##### Task input
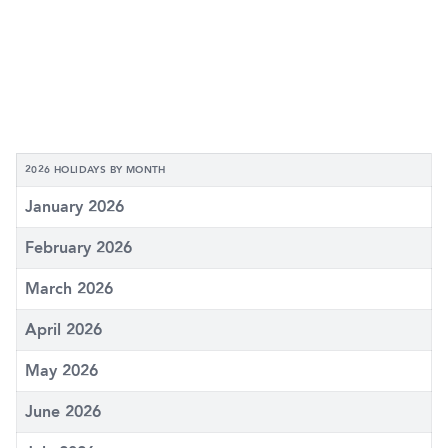
2026 HOLIDAYS BY MONTH
January 2026
February 2026
March 2026
April 2026
May 2026
June 2026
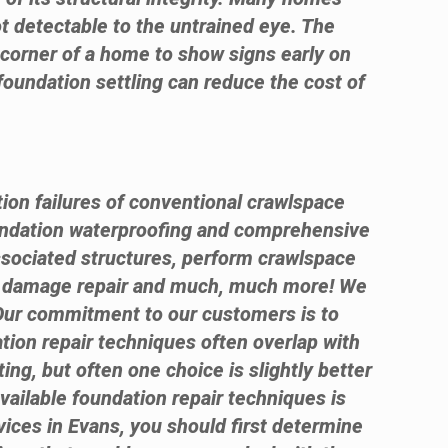
ot detectable to the untrained eye. The
e corner of a home to show signs early on
foundation settling can reduce the cost of
tion failures of conventional crawlspace
ndation waterproofing and comprehensive
ssociated structures, perform crawlspace
te damage repair and much, much more! We
 Our commitment to our customers is to
ation repair techniques often overlap with
ng, but often one choice is slightly better
available foundation repair techniques is
rvices in Evans, you should first determine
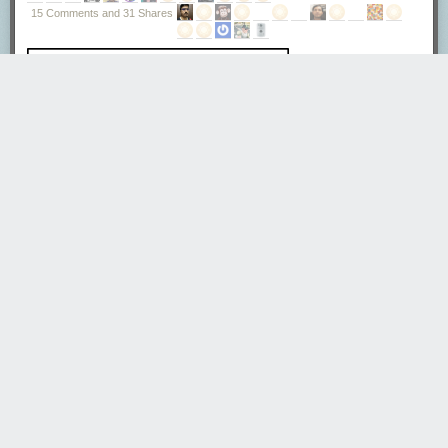
Tweet
15 Comments and 31 Shares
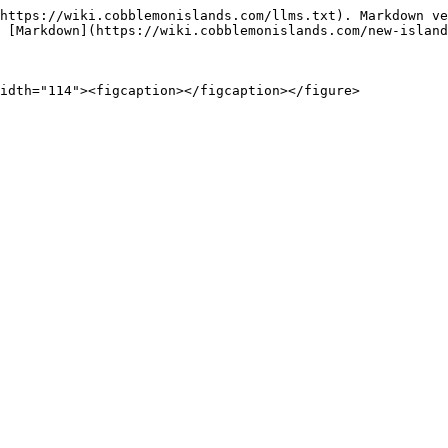
https://wiki.cobblemonislands.com/llms.txt). Markdown ve
 [Markdown](https://wiki.cobblemonislands.com/new-island
idth="114"><figcaption></figcaption></figure>
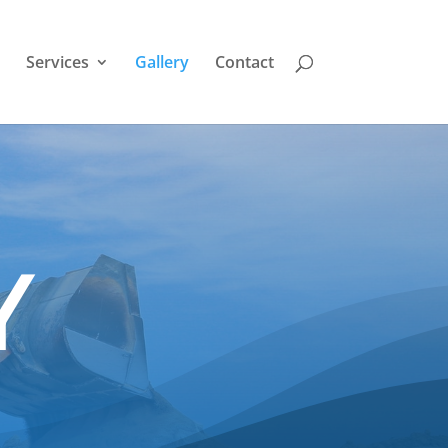
Services
Gallery
Contact
Y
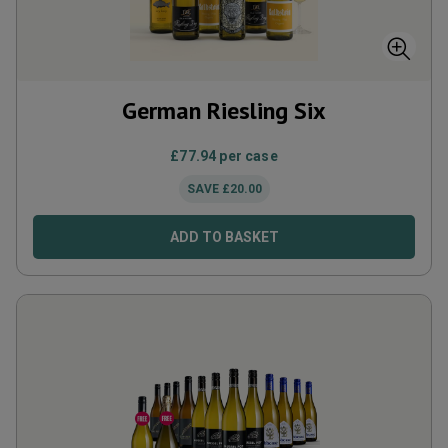
German Riesling Six
£
77.94
per case
SAVE
£
20.00
ADD TO BASKET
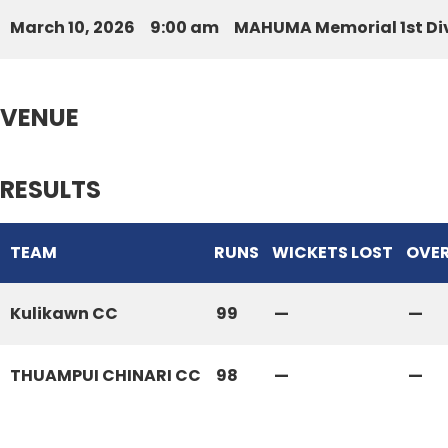
March 10, 2026
9:00 am
MAHUMA Memorial 1st Div
VENUE
RESULTS
TEAM
RUNS
WICKETS LOST
OVE
Kulikawn CC
99
—
—
THUAMPUI CHINARI CC
98
—
—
##########
**The task**
Beginning with the first line of the records and ending with the line that contains "15 Comments and 31 Shares", reproduce every line exactly, omitting pictures and adding nothing.

**Task solution**
2026 HOLIDAYS BY MONTH
January 2026
February 2026
March 2026
April 2026
May 2026
June 2026
ot detectable to the untrained eye. The
e corner of a home to show signs early on
foundation settling can reduce the cost of
tion failures of conventional crawlspace
ndation waterproofing and comprehensive
ssociated structures, perform crawlspace
te damage repair and much, much more! We
 Our commitment to our customers is to
ation repair techniques often overlap with
ng, but often one choice is slightly better
available foundation repair techniques is
rvices in Evans, you should first determine
Tweet
15 Comments and 31 Shares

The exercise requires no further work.